Но для чего нам распространяться о восточной словесности? Она неизвестна была древним, она чуть-чуть известна нам и потому не имела никакого влияния ни на классическую, ни на романтическую словесность. Заметим только, что фатализм, злобный, неумолимый фатализм Индии, смягчается у персов, поклонников огня, до мысли о благом промысле. Он молится уже не идолу, но недосягаемому солнцу, живителю мира; он бездействует, но уж более из лени, чем из безнадежности. Увидим, как яростен и силен этот фатализм, ринутый из своего покоя огнем Магоммеда, когда он дал обет арабам своим: мечом и Кураном завоевать свет и рай. Между тем как поэтическая религия ислама, подобно лаве, растекается по Востоку и зажигает его, сладкозвучный Фердуси плавит в радугу предания Персии и связывает ею истину с вымыслами. Говорю о «Шах-наме» (повесть царей), для которой ханжа персиянин до сих пор забывает свои четки, низкий корыстолюбец персиянин останавливает на воздухе руку, не досчитав своих туменов, для которой сластолюбивый лентяй персиянин открывает отяжелевшие от опиума веки, покидает незапертым гарем и спешит послушать «Шах-наме» от площадного певца. Он слушает, и улыбается, и гордо гладит бороду. Мил гуляка Гафиз, трогателен мудрец Саади, но Фердуси – о, это водопад Державина! Сколько раз уносился я одной музыкой стихов его, в то время, когда какой-нибудь мулла морозил мысль бессмысленным переводом!

И вот мы в Греции, в Греции, стороне богов, подобных людям, в стране богоподобных мужей! Я уверен, что этот salto mortale[194] не удивит вас: разве не учились вы прыгать в манеже? Что касается до меня, вы сами видите, что я вольтижирую на коньке своем не хуже Франкони-сына.[195]

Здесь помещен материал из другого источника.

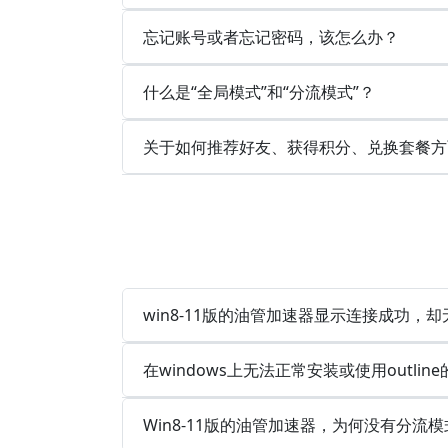
忘记账号或者忘记密码，该怎么办？
什么是“全局模式”和“分流模式”？
关于如何推荐好友、获得积分、兑换套餐方
win8-11版的油管加速器显示连接成功，
在windows上无法正常安装或使用outlin
Win8-11版的油管加速器，为何没有分流模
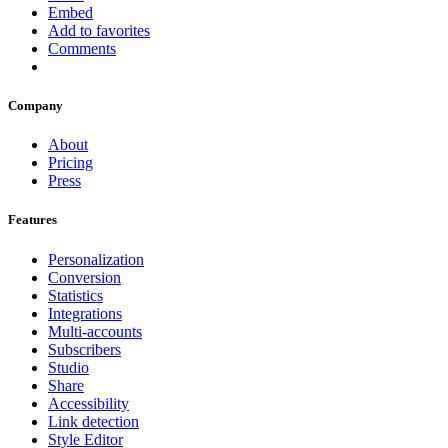
Embed
Add to favorites
Comments
Company
About
Pricing
Press
Features
Personalization
Conversion
Statistics
Integrations
Multi-accounts
Subscribers
Studio
Share
Accessibility
Link detection
Style Editor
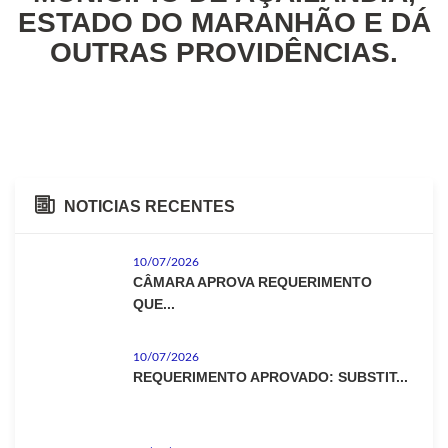
ESTADO DO MARANHÃO E DÁ
OUTRAS PROVIDÊNCIAS.
NOTICIAS RECENTES
10/07/2026
CÂMARA APROVA REQUERIMENTO
QUE...
10/07/2026
REQUERIMENTO APROVADO: SUBSTIT...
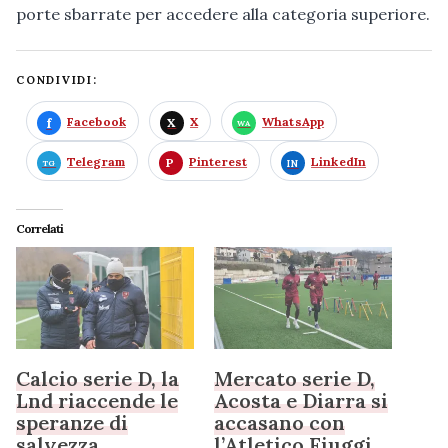
porte sbarrate per accedere alla categoria superiore.
CONDIVIDI:
Facebook
X
WhatsApp
Telegram
Pinterest
LinkedIn
Correlati
Calcio serie D, la
Mercato serie D,
Lnd riaccende le
Acosta e Diarra si
speranze di
accasano con
salvezza
l’Atletico Fiuggi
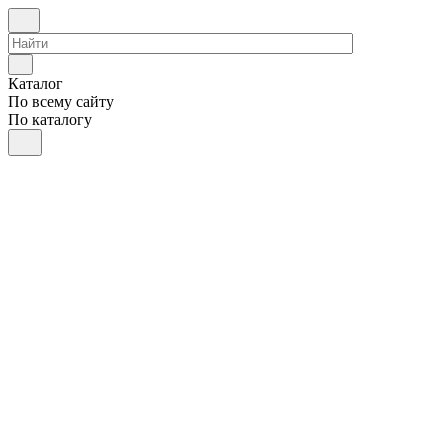
Каталог
По всему сайту
По каталогу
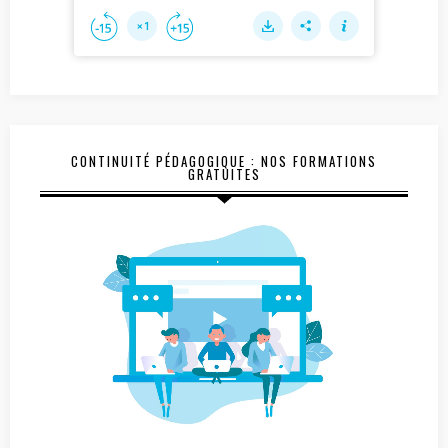
CONTINUITÉ PÉDAGOGIQUE : NOS FORMATIONS
GRATUITES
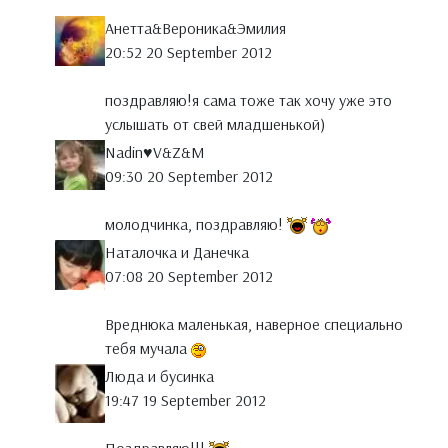
Анетта&Вероника&Эмилия
20:52 20 September 2012
поздравляю!я сама тоже так хочу уже это
услышать от свей младшенькой)
Nadin♥V&Z&M
09:30 20 September 2012
молодчинка, поздравляю!
Наталочка и Данечка
07:08 20 September 2012
Вреднюка маленькая, наверное специально
тебя мучала
Люда и бусинка
19:47 19 September 2012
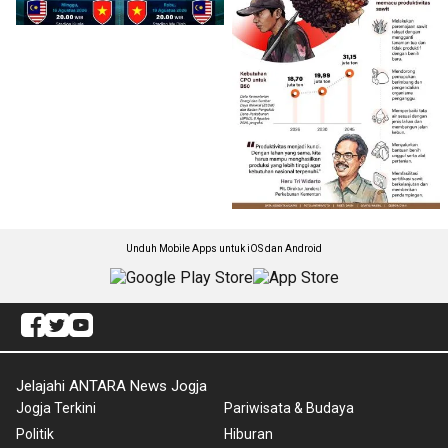
Unduh Mobile Apps untuk iOS dan Android
Jelajahi ANTARA News Jogja
Jogja Terkini
Pariwisata & Budaya
Politik
Hiburan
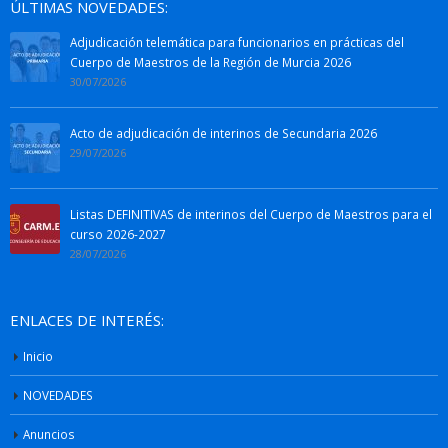
ÚLTIMAS NOVEDADES:
Adjudicación telemática para funcionarios en prácticas del
Cuerpo de Maestros de la Región de Murcia 2026
30/07/2026
Acto de adjudicación de interinos de Secundaria 2026
29/07/2026
Listas DEFINITIVAS de interinos del Cuerpo de Maestros para el
curso 2026-2027
28/07/2026
ENLACES DE INTERÉS:
Inicio
NOVEDADES
Anuncios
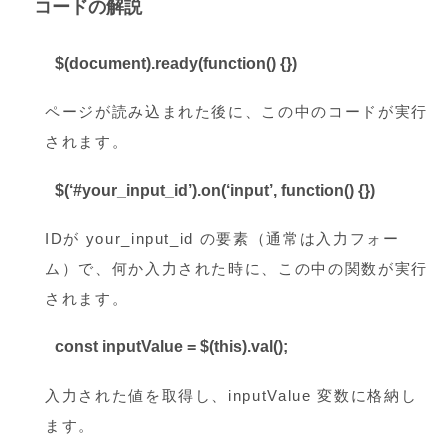
コードの解説
$(document).ready(function() {})
ページが読み込まれた後に、この中のコードが実行
されます。
$(‘#your_input_id’).on(‘input’, function() {})
IDが your_input_id の要素（通常は入力フォー
ム）で、何か入力された時に、この中の関数が実行
されます。
const inputValue = $(this).val();
入力された値を取得し、inputValue 変数に格納し
ます。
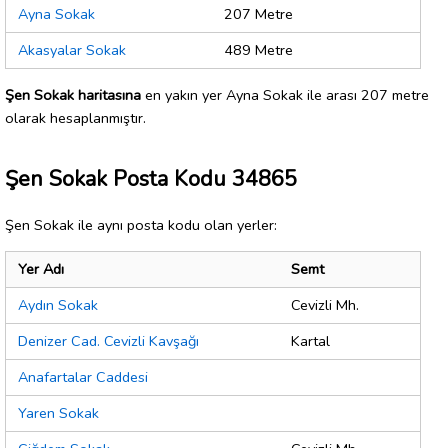
Ayna Sokak
207 Metre
Akasyalar Sokak
489 Metre
Şen Sokak haritasına
en yakın yer Ayna Sokak ile arası 207 metre
olarak hesaplanmıştır.
Şen Sokak Posta Kodu 34865
Şen Sokak ile aynı posta kodu olan yerler:
Yer Adı
Semt
Aydın Sokak
Cevizli Mh.
Denizer Cad. Cevizli Kavşağı
Kartal
Anafartalar Caddesi
Yaren Sokak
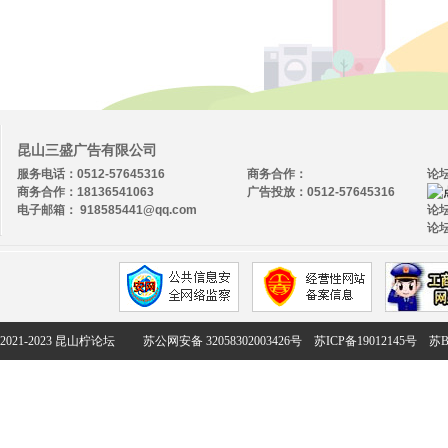
昆山三盛广告有限公司
服务电话：0512-57645316
商务合作：
论
商务合作：18136541063
广告投放：0512-57645316
电子邮箱： 918585441@qq.com
论坛
论坛
2021-2023 昆山柠论坛
苏公网安备 32058302003426号
苏ICP备19012145号
苏B2-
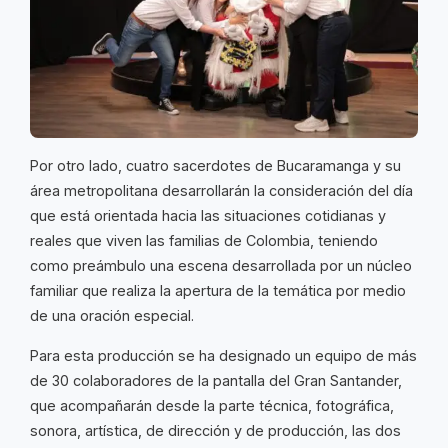
Por otro lado, cuatro sacerdotes de Bucaramanga y su
área metropolitana desarrollarán la consideración del día
que está orientada hacia las situaciones cotidianas y
reales que viven las familias de Colombia, teniendo
como preámbulo una escena desarrollada por un núcleo
familiar que realiza la apertura de la temática por medio
de una oración especial.
Para esta producción se ha designado un equipo de más
de 30 colaboradores de la pantalla del Gran Santander,
que acompañarán desde la parte técnica, fotográfica,
sonora, artística, de dirección y de producción, las dos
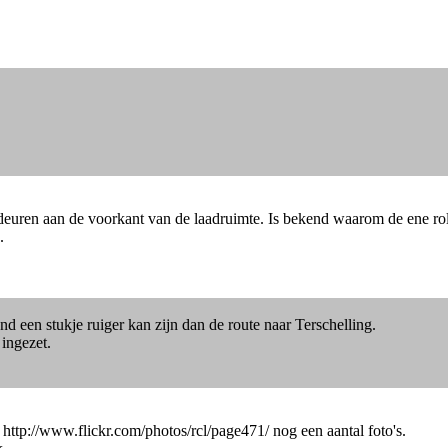
 deuren aan de voorkant van de laadruimte. Is bekend waarom de ene ro
.
nd een stukje ruiger kan zijn dan de route naar Terschelling.
 ingezet.
 http://www.flickr.com/photos/rcl/page471/ nog een aantal foto's.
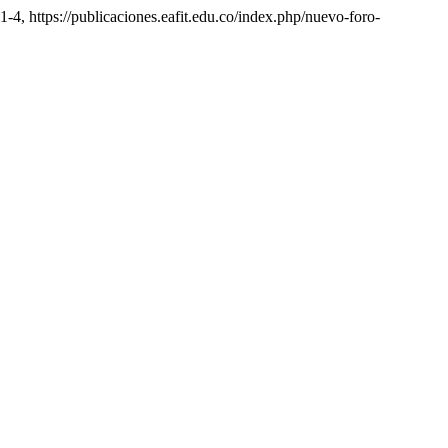
81-4, https://publicaciones.eafit.edu.co/index.php/nuevo-foro-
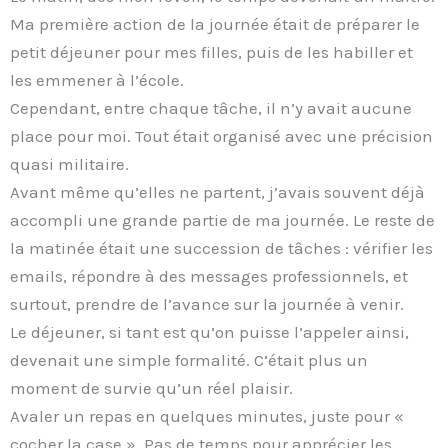
Ma première action de la journée était de préparer le
petit déjeuner pour mes filles, puis de les habiller et
les emmener à l’école.
Cependant, entre chaque tâche, il n’y avait aucune
place pour moi. Tout était organisé avec une précision
quasi militaire.
Avant même qu’elles ne partent, j’avais souvent déjà
accompli une grande partie de ma journée. Le reste de
la matinée était une succession de tâches : vérifier les
emails, répondre à des messages professionnels, et
surtout, prendre de l’avance sur la journée à venir.
Le déjeuner, si tant est qu’on puisse l’appeler ainsi,
devenait une simple formalité. C’était plus un
moment de survie qu’un réel plaisir.
Avaler un repas en quelques minutes, juste pour «
cocher la case ». Pas de temps pour apprécier les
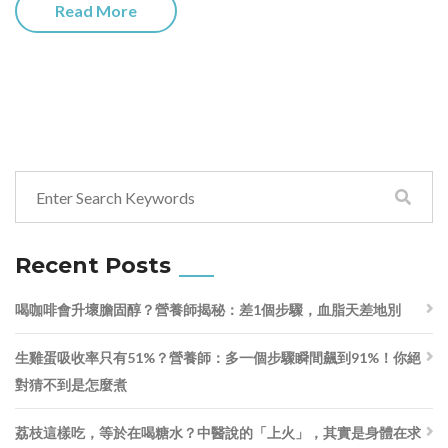
Read More
Recent Posts
喝咖啡會升壞膽固醇？營養師揭秘：差1個步驟，血脂天差地別
生雞蛋吸收率只有51%？營養師：多一個步驟瞬間飆到91%！你絕
對猜不到是怎麼煮
荔枝這樣吃，等於在喝糖水？中醫說的「上火」，其實是身體在求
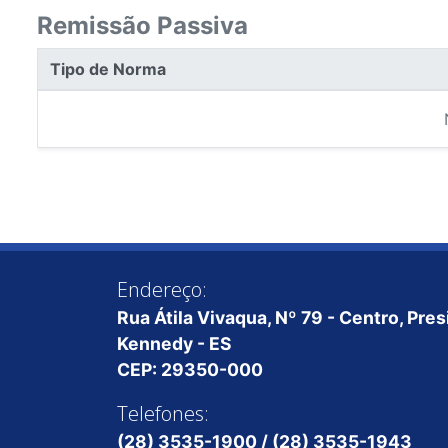
Remissão Passiva
Tipo de Norma
Endereço:
Rua Átila Vivaqua, Nº 79 - Centro, Pre
Kennedy - ES
CEP: 29350-000
Telefones:
(28) 3535-1900 / (28) 3535-1943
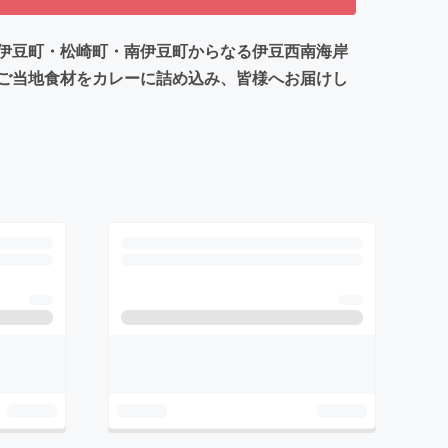
西伊豆町・松崎町・南伊豆町からなる伊豆西南海岸
ご当地食材をカレーに詰め込み、皆様へお届けし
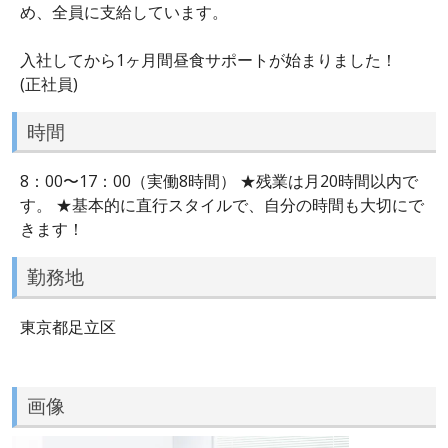
め、全員に支給しています。
入社してから1ヶ月間昼食サポートが始まりました！
(正社員)
時間
8：00〜17：00（実働8時間） ★残業は月20時間以内で
す。 ★基本的に直行スタイルで、自分の時間も大切にで
きます！
勤務地
東京都足立区
画像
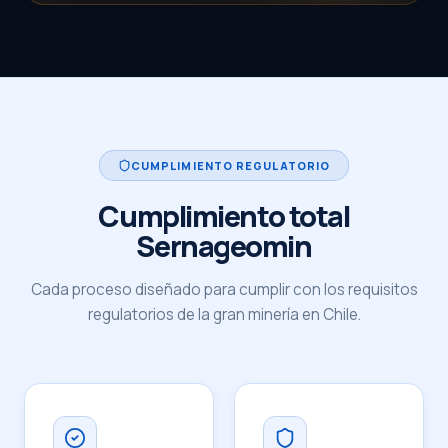
CUMPLIMIENTO REGULATORIO
Cumplimiento total
Sernageomin
Cada proceso diseñado para cumplir con los requisitos
regulatorios de la gran minería en Chile.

Вторая, несомненная степень поэзии есть эпопея, то есть народные предания о старине, одетые в шумиху басни. Да, история всех племен всегда начинается баснею, точно так же, как история всех народов должна заключиться нагою летописью, если верить, что род человеков совершенствуется. При истоке вы везде находите поэму в истории, равно как историю в сагах. Новички народы, точь-в-точь дворяне из разночинцев, всегда хотят облагородить своих предков, закрыть пестрыми гербами прежнюю вывеску, заставить расти свой родословный пень-гнилушку из облаков. Родоначальники их вечно или герои, или боги. Афинец ведет род свой от Феба[196]; камчадал считает своим праотцем кита – это живительное солнцо бытия его. Кроме того, первобытные пароды младенчески верят всему, что льстит их самолюбию. Любо им, чтобы их боги ссорились меж собой за их запечные ссоры, чтобы они якшались с ними запанибрата; без чуда нельзя было поколотить их ни в одной схватке, нельзя было ступить шагу без содействия чародеев, ибо вера в чудесное превращала для них сверхъестественное в естественное, творила невозможное обыкновенным.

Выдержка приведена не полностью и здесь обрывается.